Report the lines of the data below that contain the string "search".
[RECORDS TO PROCESS]
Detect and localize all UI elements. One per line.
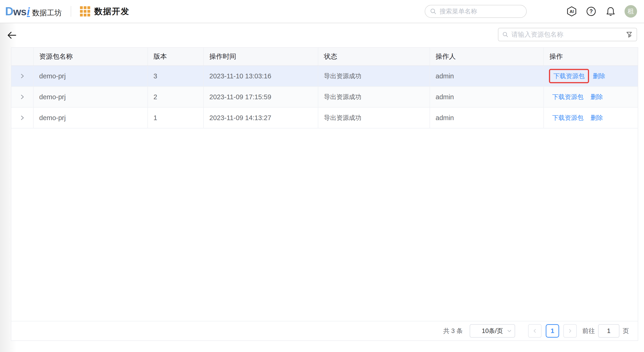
page-title: 数据开发: [94, 6, 130, 17]
logo-letter-ws: ws: [13, 6, 26, 18]
brand-logo[interactable]: D ws i 数据工坊: [5, 5, 62, 18]
header-status: 状态: [318, 48, 430, 66]
resource-package-panel: 资源包名称 版本 操作时间 状态 操作人 操作 demo-prj 3 2023-…: [11, 47, 638, 341]
header-version: 版本: [148, 48, 204, 66]
search-icon: [502, 31, 508, 38]
cell-version: 1: [148, 108, 204, 128]
table-header-row: 资源包名称 版本 操作时间 状态 操作人 操作: [11, 48, 638, 66]
chevron-down-icon: [507, 328, 512, 334]
download-link[interactable]: 下载资源包: [552, 114, 584, 122]
navbar-icon-group: AI ? 租: [566, 5, 637, 18]
download-link[interactable]: 下载资源包: [552, 93, 584, 101]
chevron-right-icon: [20, 73, 25, 79]
header-name: 资源包名称: [34, 48, 148, 66]
header-time: 操作时间: [204, 48, 318, 66]
cell-actions: 下载资源包 删除: [544, 108, 638, 128]
page-size-select[interactable]: 10条/页: [470, 324, 515, 338]
package-filter-box: [498, 28, 637, 41]
cell-version: 2: [148, 87, 204, 107]
cell-operator: admin: [430, 87, 544, 107]
chevron-right-icon: [20, 94, 25, 100]
row-expand-toggle[interactable]: [11, 66, 34, 86]
app-switcher[interactable]: 数据开发: [80, 6, 130, 17]
page-unit-label: 页: [623, 327, 629, 335]
header-operator: 操作人: [430, 48, 544, 66]
bell-icon[interactable]: [605, 6, 616, 17]
cell-operator: admin: [430, 108, 544, 128]
cell-name: demo-prj: [34, 66, 148, 86]
help-icon[interactable]: ?: [586, 6, 597, 17]
package-filter-input[interactable]: [512, 31, 626, 38]
arrow-left-icon: [6, 30, 17, 40]
cell-name: demo-prj: [34, 87, 148, 107]
cell-time: 2023-11-10 13:03:16: [204, 66, 318, 86]
header-actions: 操作: [544, 48, 638, 66]
cell-actions: 下载资源包 删除: [544, 66, 638, 86]
table-row[interactable]: demo-prj 1 2023-11-09 14:13:27 导出资源成功 ad…: [11, 108, 638, 128]
chevron-right-icon: [20, 115, 25, 120]
total-count-label: 共 3 条: [443, 327, 463, 335]
menu-search-input[interactable]: [440, 8, 522, 15]
cell-status: 导出资源成功: [318, 66, 430, 86]
chevron-left-icon: [532, 328, 537, 334]
brand-name: 数据工坊: [32, 8, 62, 18]
cell-operator: admin: [430, 66, 544, 86]
tenant-avatar[interactable]: 租: [624, 5, 637, 18]
page-1-button[interactable]: 1: [546, 324, 559, 338]
ai-assistant-icon[interactable]: AI: [566, 6, 577, 17]
prev-page-button[interactable]: [528, 324, 542, 338]
next-page-button[interactable]: [563, 324, 577, 338]
app-root: D ws i 数据工坊 数据开发 AI: [0, 0, 644, 352]
table-row[interactable]: demo-prj 2 2023-11-09 17:15:59 导出资源成功 ad…: [11, 87, 638, 108]
logo-letter-i: i: [27, 5, 30, 18]
table-row[interactable]: demo-prj 3 2023-11-10 13:03:16 导出资源成功 ad…: [11, 66, 638, 87]
cell-version: 3: [148, 66, 204, 86]
chevron-right-icon: [568, 328, 572, 334]
avatar-label: 租: [628, 7, 634, 16]
goto-label: 前往: [582, 327, 595, 335]
cell-name: demo-prj: [34, 108, 148, 128]
goto-page-input[interactable]: [598, 324, 620, 338]
row-expand-toggle[interactable]: [11, 87, 34, 107]
delete-link[interactable]: 删除: [590, 114, 603, 122]
cell-time: 2023-11-09 17:15:59: [204, 87, 318, 107]
menu-search-box: [425, 5, 527, 18]
search-icon: [430, 8, 437, 15]
cell-time: 2023-11-09 14:13:27: [204, 108, 318, 128]
svg-text:?: ?: [590, 8, 593, 14]
delete-link[interactable]: 删除: [593, 72, 605, 80]
header-expand-cell: [11, 48, 34, 66]
current-page-number: 1: [550, 327, 554, 334]
top-navbar: D ws i 数据工坊 数据开发 AI: [0, 0, 644, 23]
cell-status: 导出资源成功: [318, 87, 430, 107]
back-button[interactable]: [6, 29, 18, 41]
app-grid-icon: [80, 6, 90, 16]
row-expand-toggle[interactable]: [11, 108, 34, 128]
page-size-value: 10条/页: [482, 327, 503, 335]
cell-status: 导出资源成功: [318, 108, 430, 128]
download-link-highlighted[interactable]: 下载资源包: [549, 69, 589, 83]
cell-actions: 下载资源包 删除: [544, 87, 638, 107]
logo-letter-d: D: [5, 5, 13, 18]
pagination-bar: 共 3 条 10条/页 1 前往 页: [11, 321, 638, 340]
svg-text:AI: AI: [570, 9, 574, 14]
filter-funnel-icon[interactable]: [626, 31, 633, 38]
delete-link[interactable]: 删除: [590, 93, 603, 101]
navbar-divider: [71, 6, 71, 17]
[/RECORDS TO PROCESS]
» **PROBLEM SOLUTION**
search-icon: [502, 31, 508, 38]
menu-search-input[interactable]: [440, 8, 522, 15]
menu-search-box: [425, 5, 527, 18]
search-icon: [430, 8, 437, 15]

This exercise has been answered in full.